如果您有能力“移动”现有对象,则可以缓解这种情况。这有效地允许合并页面。
(*) BiBOP:一大袋页面
For memory management I am a fan of the BiBOP* approach, which is normally efficient at managing fragmentation.
The idea is to segregate data based on their size. This, way, within a "bag" you only have "pages" of small blocks with identical sizes:
The bag keeps a simple free-list of the available pages. Each page keeps a free-list of available storage units in an overlay over those units.
You need an index to map size to its corresponding bag.
You also need a special treatment for "out-of-norm" requests (ie requests that ask for allocation greater than the page size).
This storage is extremely space efficient, especially for small objects, because the overhead is not per-object, however there is one drawback: you can end-up with "almost empty" pages that still contain one or two occupied storage units.
This can be alleviated if you have the ability to "move" existing objects. Which effectively allows to merge pages.
(*) BiBOP: Big Bag Of Pages
我建议基于 FUSE 制作自定义文件系统(当然可能包含一个文件)。您可以基于许多可用的 FUSE 解决方案 - 我建议选择不相关但最简单的项目,以便轻松学习。
选择什么算法和数据结构,很大程度上取决于您的需求。它可以是:通过即时压缩/解压缩将映射、列表或文件分割成块。
您提出的数据结构是个好主意。

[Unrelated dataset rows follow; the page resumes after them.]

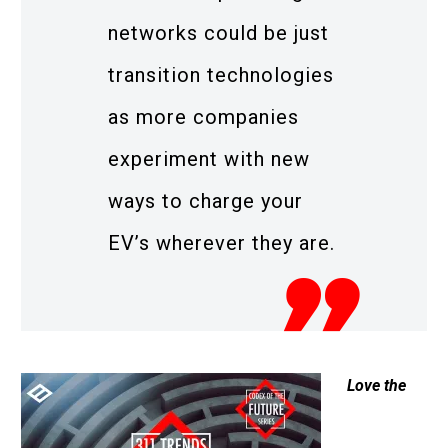
networks could be just
transition technologies
as more companies
experiment with new
ways to charge your
EV’s wherever they are.
Love the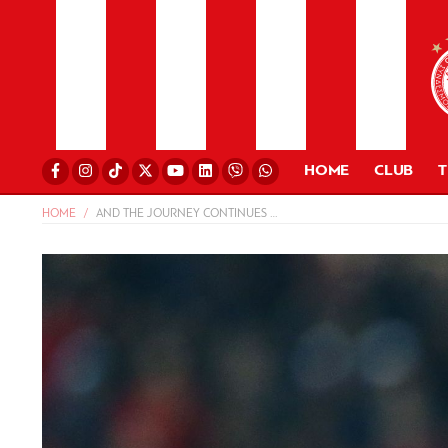
HOME
CLUB
HOME
AND THE JOURNEY CONTINUES …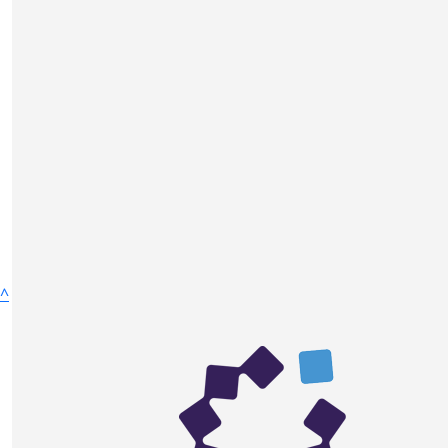
$
595
$
52.75
^
Azize Ulku
Azize Ulku
$
10.55
Fundraise
Anonymous
Donate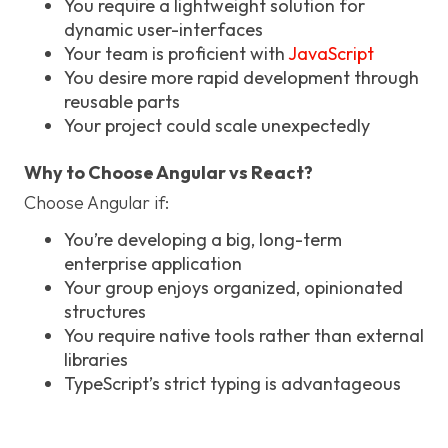
You require a lightweight solution for
dynamic user-interfaces
Your team is proficient with
JavaScript
You desire more rapid development through
reusable parts
Your project could scale unexpectedly
Why to Choose Angular vs React?
Choose Angular if:
You’re developing a big, long-term
enterprise application
Your group enjoys organized, opinionated
structures
You require native tools rather than external
libraries
TypeScript’s strict typing is advantageous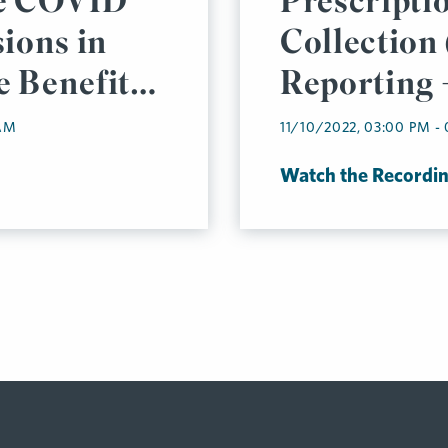
he COVID
Prescripti
ions in
Collection
 Benefits
Reporting 
ready?
 AM
11/10/2022, 03:00 PM -
Watch the Recordi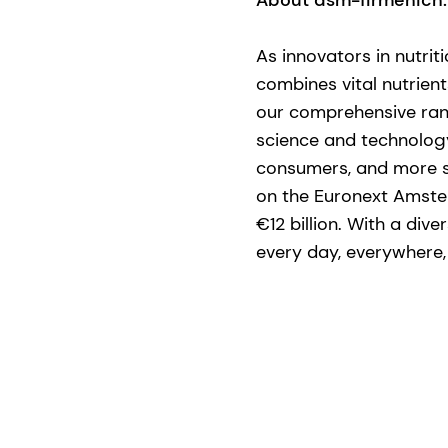
About dsm-firmenich:
​As innovators in nutri
combines vital nutrient
our comprehensive ran
science and technology 
consumers, and more su
on the Euronext Amste
€12 billion. With a div
every day, everywhere, f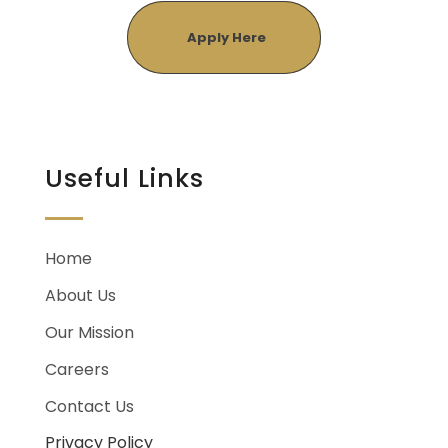
Apply Here
Useful Links
Home
About Us
Our Mission
Careers
Contact Us
Privacy Policy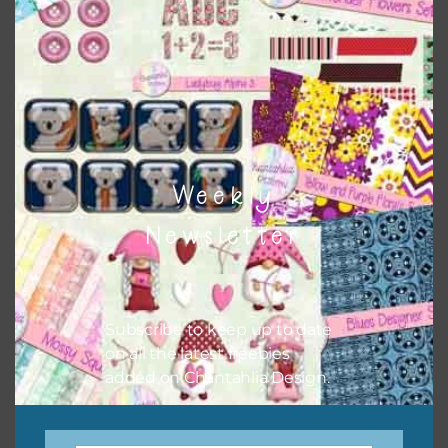
There are also themed sets you can find
HERE
on
Chantahlia Design
Weekly
Newsletter
Subscribe to keep up to date
on all the latest freebies
This file is for the use of one person. Sharing is caring,
added on Chantahlia Design.
however, to share the file with others you need to send
them to this page to download it themselves. This is a
great way to support Chantahlia Design because it helps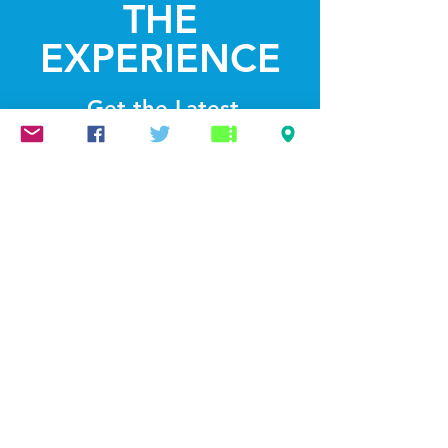
THE
EXPERIENCE
Get the Latest
News & Updates
SUBSCRIBE
© 2022 by Lightthelakes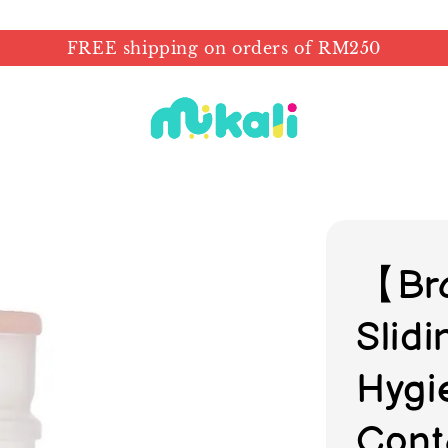
FREE shipping on orders of RM250
【Br
Slid
Hygi
Cont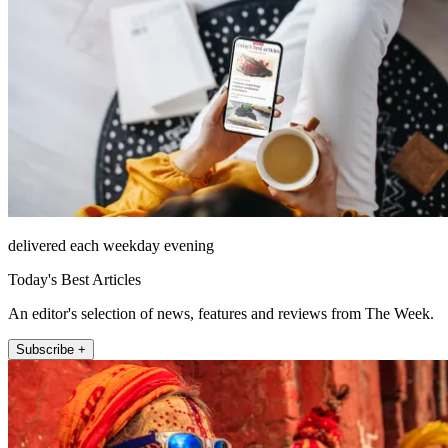
delivered each weekday evening
Today's Best Articles
An editor's selection of news, features and reviews from The Week.
Subscribe +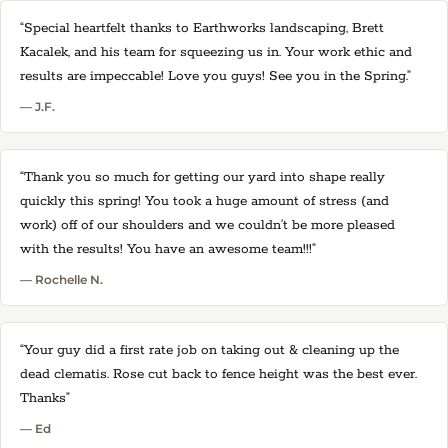
“Special heartfelt thanks to Earthworks landscaping, Brett
Kacalek, and his team for squeezing us in. Your work ethic and
results are impeccable! Love you guys! See you in the Spring.”
— J.F.
“Thank you so much for getting our yard into shape really
quickly this spring! You took a huge amount of stress (and
work) off of our shoulders and we couldn’t be more pleased
with the results! You have an awesome team!!!”
— Rochelle N.
“Your guy did a first rate job on taking out & cleaning up the
dead clematis. Rose cut back to fence height was the best ever.
Thanks”
— Ed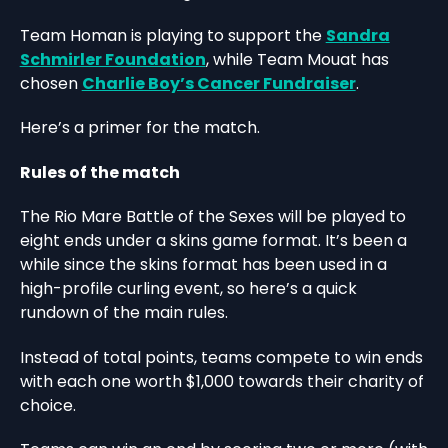
Team Homan is playing to support the
Sandra
Schmirler Foundation
, while Team Mouat has
chosen
Charlie Boy’s Cancer Fundraiser
.
Here’s a primer for the match.
Rules of the match
The Rio Mare Battle of the Sexes will be played to
eight ends under a skins game format. It’s been a
while since the skins format has been used in a
high-profile curling event, so here’s a quick
rundown of the main rules.
Instead of total points, teams compete to win ends
with each one worth $1,000 towards their charity of
choice.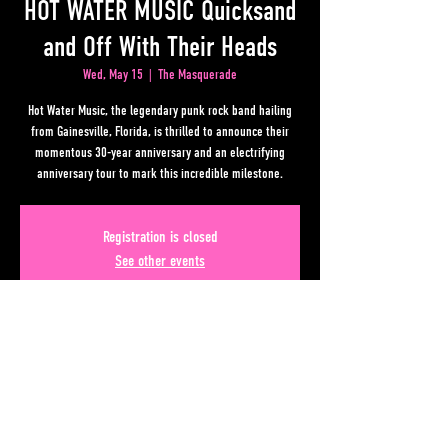
HOT WATER MUSIC Quicksand
and Off With Their Heads
Wed, May 15
  |  
The Masquerade
Hot Water Music, the legendary punk rock band hailing
from Gainesville, Florida, is thrilled to announce their
momentous 30-year anniversary and an electrifying
anniversary tour to mark this incredible milestone.
Registration is closed
See other events
Time & Location
May 15, 2024, 7:00 PM – 11:00 PM
The Masquerade, 50 Lower Alabama Street #110, Atlanta,
GA 30303, USA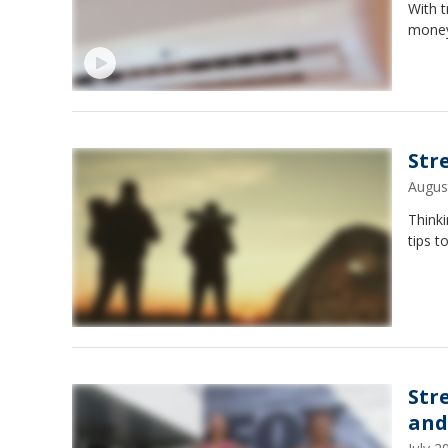
With t
money-
Str
Augus
Thinki
tips t
Str
and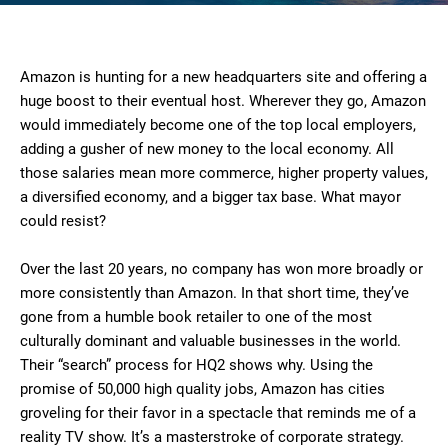
Amazon is hunting for a new headquarters site and offering a
huge boost to their eventual host. Wherever they go, Amazon
would immediately become one of the top local employers,
adding a gusher of new money to the local economy. All
those salaries mean more commerce, higher property values,
a diversified economy, and a bigger tax base. What mayor
could resist?
Over the last 20 years, no company has won more broadly or
more consistently than Amazon. In that short time, they’ve
gone from a humble book retailer to one of the most
culturally dominant and valuable businesses in the world.
Their “search” process for HQ2 shows why. Using the
promise of 50,000 high quality jobs, Amazon has cities
groveling for their favor in a spectacle that reminds me of a
reality TV show. It’s a masterstroke of corporate strategy.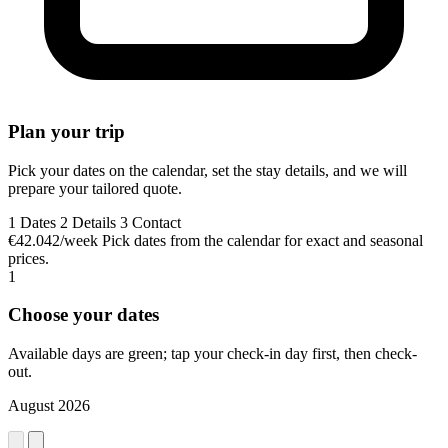
Plan your trip
Pick your dates on the calendar, set the stay details, and we will
prepare your tailored quote.
1
Dates
2
Details
3
Contact
€42.042/week
Pick dates from the calendar for exact and seasonal
prices.
1
Choose your dates
Available days are green; tap your check-in day first, then check-
out.
August 2026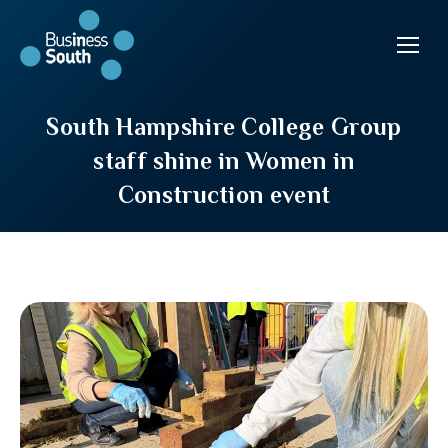
South Hampshire College Group
staff shine in Women in
Construction event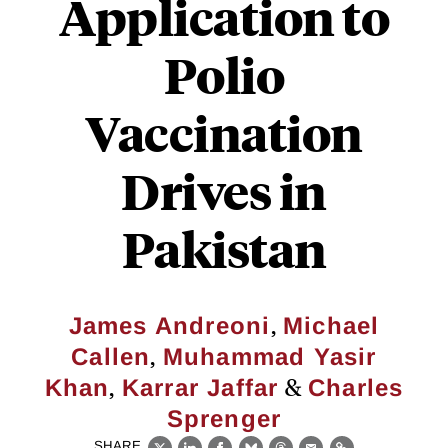
Application to
Polio
Vaccination
Drives in
Pakistan
,
James Andreoni
Michael
,
Callen
Muhammad Yasir
,
&
Khan
Karrar Jaffar
Charles
Sprenger
SHARE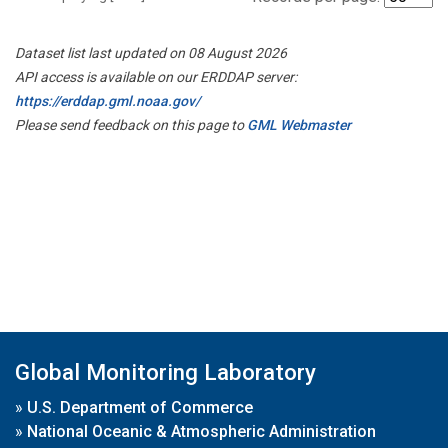
Dataset list last updated on 08 August 2026
API access is available on our ERDDAP server:
https://erddap.gml.noaa.gov/
Please send feedback on this page to
GML Webmaster
Global Monitoring Laboratory
»
U.S. Department of Commerce
»
National Oceanic & Atmospheric Administration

正如您清楚地看到的,存在一个权衡:碎片与压缩。
一方面 - 最好的压实度,最高的破碎度 - 伸展和许多其他种类的树。
另一方面 - 最低的碎片,最差的压缩 - 链表。
介于两者之间的是 B 树和其他树。
据我了解,您所说的优先事项是:节省空间 - 同时关注性能。
我建议您使用混合数据结构来满足所有要求。
该解决方案可为您提供按需快速响应,同时在使用时或在空闲时刻“优化”内容(例如“每次读取 10MB 数据 -> 碎片整理 1MB)”。
I would recommend making customized file-system (might contain one file of course), based on FUSE. There are a lot of available solutions for FUSE you can base on - I recommend choosing not related but simplest projects, in order to learn easily.
What algorithm and data-structure to choose, it highly deepens on your needs. It can be : map, list or file split into chunks with on-the-fly compression/decompression.
Data structures proposed by you are good ideas. As you clearly see there is a trade-off: fragmentation vs compaction.
On one side - best compaction, highest fragmentation - splay and many other kinds of trees.
On another side - lowest fragmentation, worst compaction - linked list.
In between there are B-Trees and others.
As you I understand, you stated as priority: space-saving - while taking care about performance.
I would recommend you mixed data-structure in order to achieve all requirements.
This solution gives you fast response on demand, while "optimising" stuff while it's is used, (For example "each read of 10MB of data -> defragmantation of 1MB) or in idle moments.
最简单的解决方案是空闲列表:保留空闲块的链接列表,重用空闲空间存储列表中下一个块的地址。
The most simple solution is a free list: keep a linked list of free blocks, reusing the free space to store the address of the next block in the list.